You start with a simple choice: the dough — traditional, whole wheat or gluten-free — each 10 inches wide and a half-inch thick. Things start to get complicated with sauces, eight in total ranging from simple red or EVOO to spicy Thai or Ranchy Marinara. Then the cheese, featuring three different types of mozz (fresh, shredded, low-fat), feta, Gorgonzola, cheddar and vegan “cheese.”

The rest of the toppings, three dozen or so, can cause the assembly line to break down sometimes, more because of the customers than the staff. Salami or capicola, or both? Does cilantro and jalapeno make more sense than olives and pepperoni if I chose Thai sauce and Gorgonzola? Do dried cranberries and sausage work with ranchy marinara?

Your Pie can help with the surfeit of choice with its pre-determined menu of pizza creations, from typical pizzas like The Great White to the loaded Lineage to concoctions that try to make use of the restaurant’s more esoteric offerings. Choosing one of these is a fine option if you struggle with commitment, but where’s the fun in that?

But be careful — at Your Pie it’s your responsibility to make sure your meal is good, because the restaurant does such a competent job with all of its responsibilities.

That dough? Surprisingly good, and after five minutes in the blazing pizza oven it comes out crisp on the bottom, each bite with some snap and chew and a touch of salt to keep you eating all the way down to the blistered edges. The gluten-free is even snappier, although the flavor is duller, while the whole wheat has a softer chew. All three are worth a try, no matter your dietary needs.

The toppings themselves are fresh and tasty, especially if you tread lightly when it comes to the fast-food silliness of some of the sauces.
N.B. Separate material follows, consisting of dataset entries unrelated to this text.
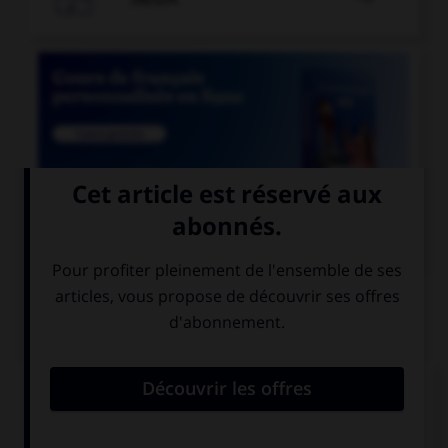

COURS DE FRANÇAIS
QUIZ
Lequel de ces mots existe au singulier ?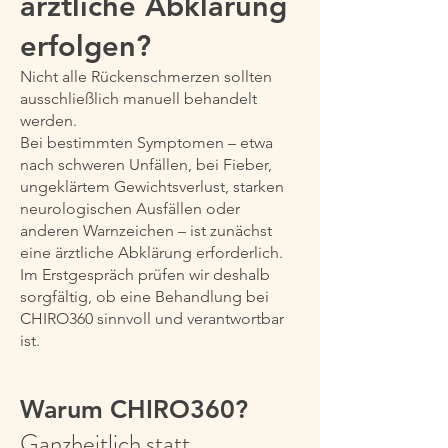
ärztliche Abklärung
erfolgen?
Nicht alle Rückenschmerzen sollten
ausschließlich manuell behandelt
werden.
Bei bestimmten Symptomen – etwa
nach schweren Unfällen, bei Fieber,
ungeklärtem Gewichtsverlust, starken
neurologischen Ausfällen oder
anderen Warnzeichen – ist zunächst
eine ärztliche Abklärung erforderlich.
Im Erstgespräch prüfen wir deshalb
sorgfältig, ob eine Behandlung bei
CHIRO360 sinnvoll und verantwortbar
ist.
Warum CHIRO360?
Ganzheitlich statt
And, as if trying to save the customers from themselves, the assembly-line staff is careful not to overload the pies with too much of a good thing, unless you insist on cramming a dozen items on a single pie.

With dough like this, thin and almost worth eating plain, too much of a good thing can ruin a pizza. Choose wisely, however, and you’ll end up feeling responsible for an excellent pie that rivals some of the best in town.
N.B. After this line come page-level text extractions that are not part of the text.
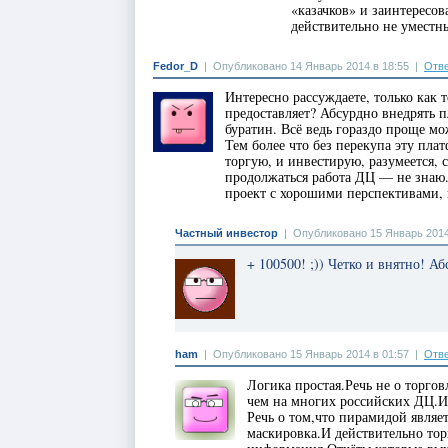
«казачков» и заинтересо
действительно не уместн
Fedor_D
|
Опубликовано 14 Январь 2014 в 18:55
|
Отве
Интересно рассуждаете, только как 
предоставляет? Абсурдно внедрять п
буратин. Всё ведь гораздо проще мо
Тем более что без перекупа эту пла
торгую, и инвестирую, разумеется, 
продолжаться работа ДЦ — не знаю.
проект с хорошими перспективами, 
Частный инвестор
|
Опубликовано 15 Январь 2014
+ 100500! ;)) Четко и внятно! А
ham
|
Опубликовано 15 Январь 2014 в 01:57
|
Отве
Логика простая.Речь не о торго
чем на многих российских ДЦ.И 
Речь о том,что пирамидой являет
маскировка.И действительно тор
Or you can pick those same ingredients and cram them into thin, oily focaccia that’s heated in a press, stuff a calzone, or create a salad that’s served in a clever bowl made of baked pizza dough. All are tasty enough — and add a lot of variety to the menu without stepping out of the assembly-line formula — but none are as good as the main attraction.
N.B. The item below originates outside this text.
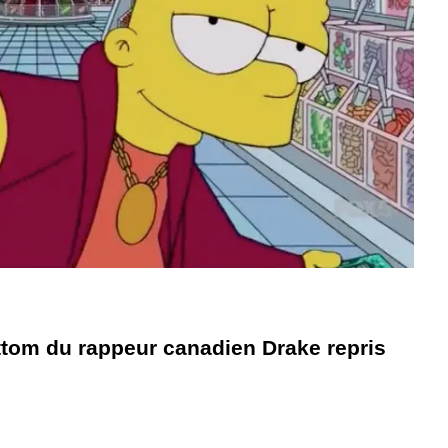
ttom du rappeur canadien Drake repris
There’s also decent gelato, a few fruity sorbets and one of those newfangled soda dispensers that allow you to combine Coca-Cola products with flavored syrups until there are 125 or so different possibilities. Huh, more choice.

The food is good, the staff is efficient and the sheer amount of personal choice is sublime at Your Pie, but what really kicks this chain into the realm of greatness are the prices: Nothing on the menu, from pizza to salad, breaks the $8 mark. Pizzas clock in at $6.49, unless you start adding premium ingredients (all the meats, along with a few other items). Even then, though, you’re talking a mere $.50 a pop.

Your Pie may not be destination enough to keep you from the convenience of your neighborhood pizzeria, but it will likely create a faithful group of devotees who love the idea of playing a role in the creation of their pies.

Scratch that. Visit the dining room on most nights, noisy and chaotic, with televisions for the kids and constantly circulating people, and you’ll find the devotees already there.